Méthode : 209 calculs purs (plus de 85% du composant principal), dont la nature avait été définie par analyse spectrophotométrique, étaient répartis en 6 groupes : acide urique (AU), cystine, struvite, brushite, weddellite (Wd) et whewellite (Ww), fixés sur un support et immergés dans de l’eau, puis explorés en tomodensitométrie (SomatomVZ, Siemens, Erlangen). Des mesures de densité ont été réalisées pour chacun des calculs, à différents voltages (80, 120 et 140 kV), à ampérage fixe et à collimation de 1 mm, puis par calcul des différences de densité et rapports de densité aux trois voltages pour essayer d’apprécier leur degré de discrimination.

Résultats : Le meilleur voltage pour identifier les calculs est 80 kV, surtout intéressant pour différencier les calculs de faible densité (AU, cystine) par rapport aux calculs de densités plus élevées (Wd, Ww et brushite) et pour différencier l’AU de la cystine.

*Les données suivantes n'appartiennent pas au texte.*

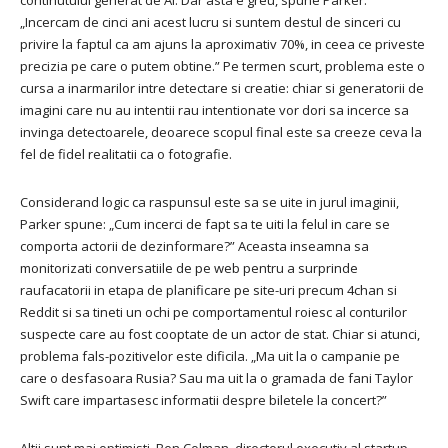
continutului generat de AI. Dar asta e greu, spune Parker.
„Incercam de cinci ani acest lucru si suntem destul de sinceri cu
privire la faptul ca am ajuns la aproximativ 70%, in ceea ce priveste
precizia pe care o putem obtine.” Pe termen scurt, problema este o
cursa a inarmarilor intre detectare si creatie: chiar si generatorii de
imagini care nu au intentii rau intentionate vor dori sa incerce sa
invinga detectoarele, deoarece scopul final este sa creeze ceva la
fel de fidel realitatii ca o fotografie.
Considerand logic ca raspunsul este sa se uite in jurul imaginii,
Parker spune: „Cum incerci de fapt sa te uiti la felul in care se
comporta actorii de dezinformare?” Aceasta inseamna sa
monitorizati conversatiile de pe web pentru a surprinde
raufacatorii in etapa de planificare pe site-uri precum 4chan si
Reddit si sa tineti un ochi pe comportamentul roiesc al conturilor
suspecte care au fost cooptate de un actor de stat. Chiar si atunci,
problema fals-pozitivelor este dificila. „Ma uit la o campanie pe
care o desfasoara Rusia? Sau ma uit la o gramada de fani Taylor
Swift care impartasesc informatii despre biletele la concert?”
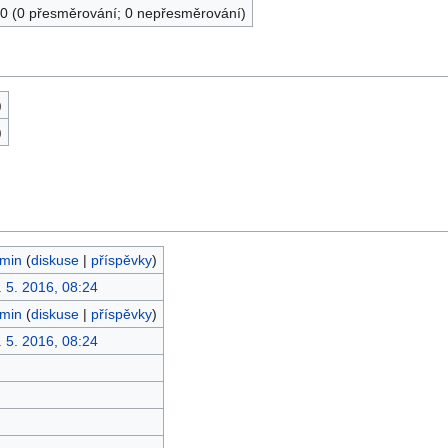
0 (0 přesměrování; 0 nepřesměrování)
)
)
min
(
diskuse
|
příspěvky
)
. 5. 2016, 08:24
min
(
diskuse
|
příspěvky
)
. 5. 2016, 08:24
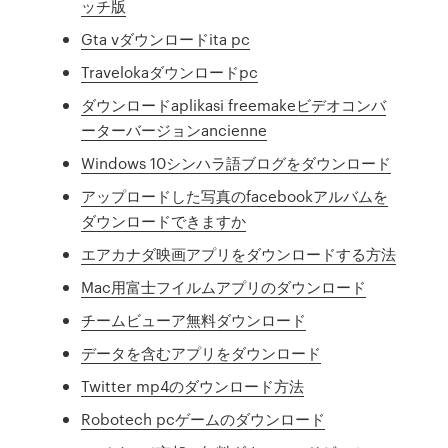
ッチ版
Gta vダウンロードita pc
Travelokaダウンロードpc
ダウンロードaplikasi freemakeビデオコンバ
ーターバージョンancienne
Windows 10シンハラ語ブログをダウンロード
アップロードした写真のfacebookアルバムを
ダウンロードできますか
エアカナダ映画アプリをダウンロードする方法
Mac用富士フイルムアプリのダウンロード
チームビューア無料ダウンロード
データを含むアプリをダウンロード
Twitter mp4のダウンロード方法
Robotech pcゲームのダウンロード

L’analyse ne permet pas différencier les calculs de haute densité entre eux, au comportement pourtant très différent face au traitement. Parmi ces derniers, les calculs de Ww sont les seuls à être correctement classés, alors que Wd et brushite présentaient fréquemment des erreurs d’identification. Les calculs de struvite sont de densité intermédiaire.

Conclusion : Ces résultats permettent de souligner le rôle du scanner dans la détermination de certains types de calculs, notamment ceux de faible densité ; malgré les importants progrès technologiques, il reste difficile de différencier entre eux les calculs de haute densité.

Il est par ailleurs intéressant de noter que le plus faible kilovoltage (avec la plus faible irradiation) donne les meilleurs résultats.